[AVAILABLE RECORDS]:
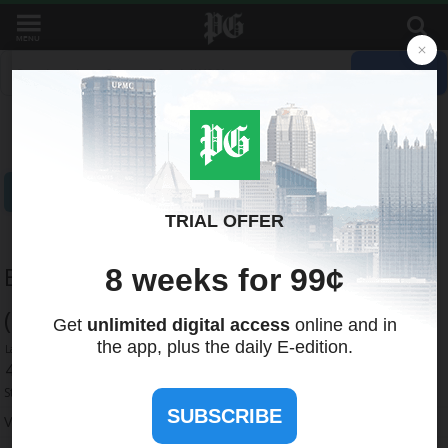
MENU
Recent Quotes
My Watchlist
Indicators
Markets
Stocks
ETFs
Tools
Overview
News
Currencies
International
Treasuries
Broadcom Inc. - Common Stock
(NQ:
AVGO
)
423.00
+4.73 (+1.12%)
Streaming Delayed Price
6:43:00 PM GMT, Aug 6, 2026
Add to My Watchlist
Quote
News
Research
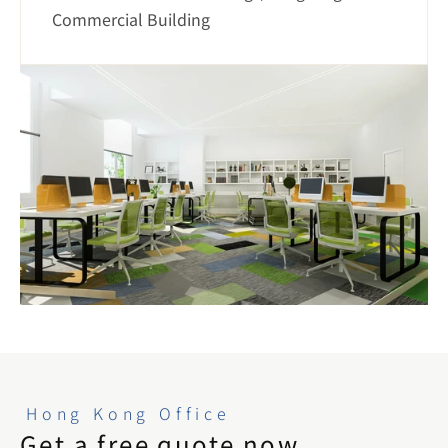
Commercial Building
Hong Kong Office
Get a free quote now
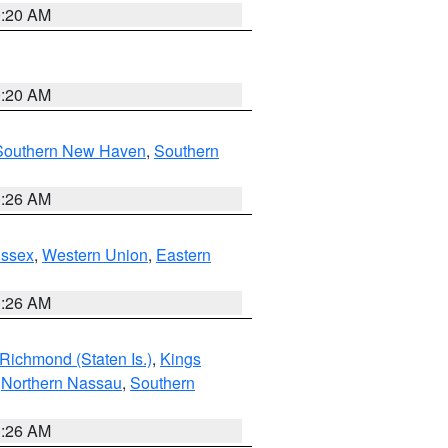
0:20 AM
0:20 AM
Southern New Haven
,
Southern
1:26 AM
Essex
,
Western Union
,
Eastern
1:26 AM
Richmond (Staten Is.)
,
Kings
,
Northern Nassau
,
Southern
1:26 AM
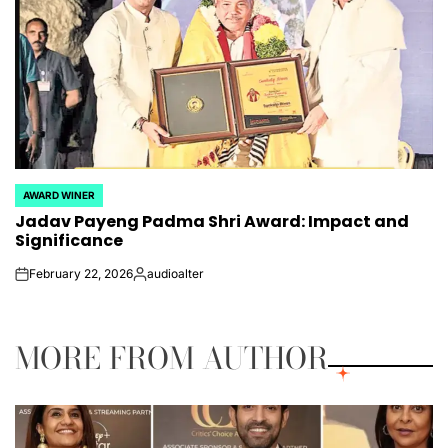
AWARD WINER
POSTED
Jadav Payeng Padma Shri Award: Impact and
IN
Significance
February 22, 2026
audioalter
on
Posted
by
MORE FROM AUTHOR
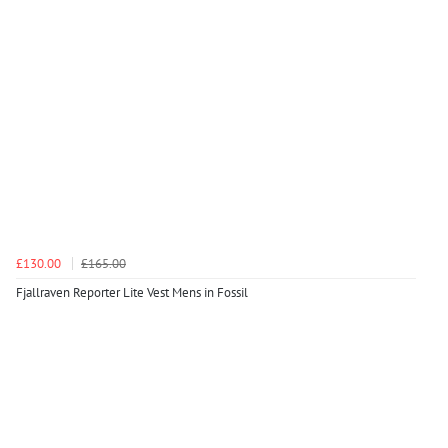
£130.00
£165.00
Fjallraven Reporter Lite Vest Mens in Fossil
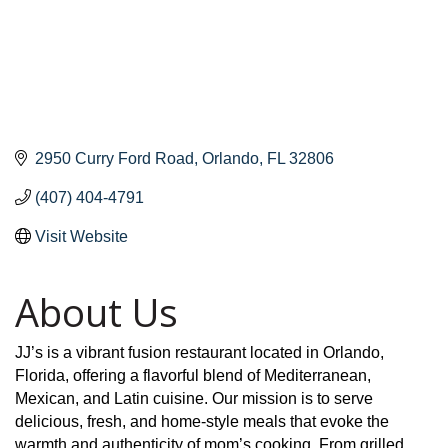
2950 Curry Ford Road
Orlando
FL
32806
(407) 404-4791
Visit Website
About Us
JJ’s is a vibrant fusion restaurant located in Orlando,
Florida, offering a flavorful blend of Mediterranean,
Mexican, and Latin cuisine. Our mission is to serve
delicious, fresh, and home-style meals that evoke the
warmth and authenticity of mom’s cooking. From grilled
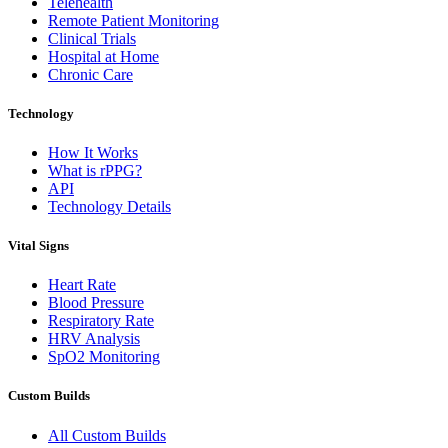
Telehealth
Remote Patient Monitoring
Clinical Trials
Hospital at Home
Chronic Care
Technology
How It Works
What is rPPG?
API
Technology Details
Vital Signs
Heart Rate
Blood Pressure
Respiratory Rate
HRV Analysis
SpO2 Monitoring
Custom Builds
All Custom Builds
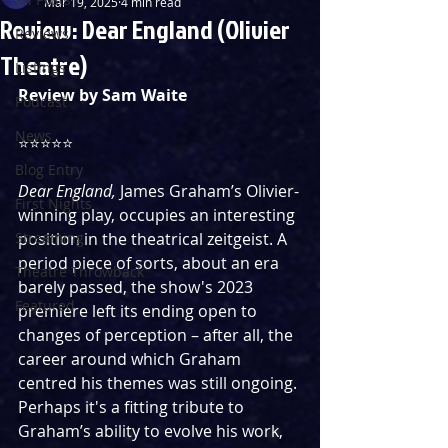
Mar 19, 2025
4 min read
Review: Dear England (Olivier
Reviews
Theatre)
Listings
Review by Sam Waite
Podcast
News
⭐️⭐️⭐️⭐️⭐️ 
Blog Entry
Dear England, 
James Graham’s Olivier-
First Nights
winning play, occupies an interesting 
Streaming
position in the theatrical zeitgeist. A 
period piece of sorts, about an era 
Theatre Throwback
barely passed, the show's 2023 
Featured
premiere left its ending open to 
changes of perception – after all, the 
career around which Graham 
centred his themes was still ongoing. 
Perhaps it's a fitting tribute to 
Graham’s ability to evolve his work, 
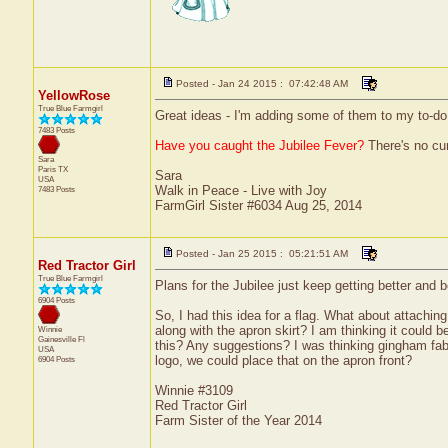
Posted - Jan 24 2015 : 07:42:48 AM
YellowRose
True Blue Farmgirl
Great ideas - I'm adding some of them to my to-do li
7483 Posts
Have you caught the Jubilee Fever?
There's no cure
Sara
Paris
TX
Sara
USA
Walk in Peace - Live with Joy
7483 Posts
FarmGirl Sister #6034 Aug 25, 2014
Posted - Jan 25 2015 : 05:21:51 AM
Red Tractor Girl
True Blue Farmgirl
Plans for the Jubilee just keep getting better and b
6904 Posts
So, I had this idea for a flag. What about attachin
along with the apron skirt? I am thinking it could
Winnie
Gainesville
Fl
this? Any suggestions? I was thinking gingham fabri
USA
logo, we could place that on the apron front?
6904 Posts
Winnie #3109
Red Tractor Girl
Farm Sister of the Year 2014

[WHAT TO DO]: Count up every line above that has the word "Monitoring" in it; answer with the number alone.

[ANSWER SECTION]: 2